### [Description of the task]
Everything in the listing below should be repeated verbatim, apart from the pictures.

### [Data under study]
+ + + + + + +
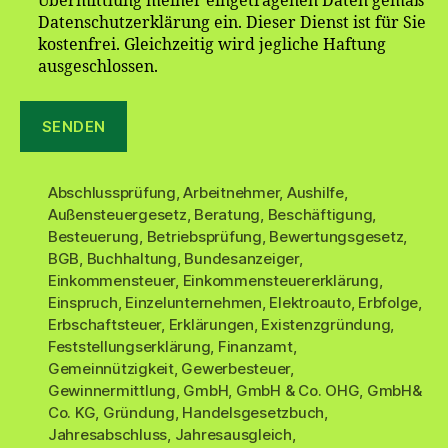
Übermittlung meiner eingetragenen Daten gemäß
Datenschutzerklärung ein. Dieser Dienst ist für Sie
kostenfrei. Gleichzeitig wird jegliche Haftung
ausgeschlossen.
Abschlussprüfung
,
Arbeitnehmer
,
Aushilfe
,
Außensteuergesetz
,
Beratung
,
Beschäftigung
,
Besteuerung
,
Betriebsprüfung
,
Bewertungsgesetz
,
BGB
,
Buchhaltung
,
Bundesanzeiger
,
Einkommensteuer
,
Einkommensteuererklärung
,
Einspruch
,
Einzelunternehmen
,
Elektroauto
,
Erbfolge
,
Erbschaftsteuer
,
Erklärungen
,
Existenzgründung
,
Feststellungserklärung
,
Finanzamt
,
Gemeinnützigkeit
,
Gewerbesteuer
,
Gewinnermittlung
,
GmbH
,
GmbH & Co. OHG
,
GmbH&
Co. KG
,
Gründung
,
Handelsgesetzbuch
,
Jahresabschluss
,
Jahresausgleich
,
+ + + + + + +
### [Result of this task]
Übermittlung meiner eingetragenen Daten gemäß
Datenschutzerklärung ein. Dieser Dienst ist für Sie
kostenfrei. Gleichzeitig wird jegliche Haftung
ausgeschlossen.
Abschlussprüfung
,
Arbeitnehmer
,
Aushilfe
,
Außensteuergesetz
,
Beratung
,
Beschäftigung
,
Besteuerung
,
Betriebsprüfung
,
Bewertungsgesetz
,
BGB
,
Buchhaltung
,
Bundesanzeiger
,
Einkommensteuer
,
Einkommensteuererklärung
,
Einspruch
,
Einzelunternehmen
,
Elektroauto
,
Erbfolge
,
Erbschaftsteuer
,
Erklärungen
,
Existenzgründung
,
Feststellungserklärung
,
Finanzamt
,
Gemeinnützigkeit
,
Gewerbesteuer
,
Gewinnermittlung
,
GmbH
,
GmbH & Co. OHG
,
GmbH&
Co. KG
,
Gründung
,
Handelsgesetzbuch
,
Jahresabschluss
,
Jahresausgleich
,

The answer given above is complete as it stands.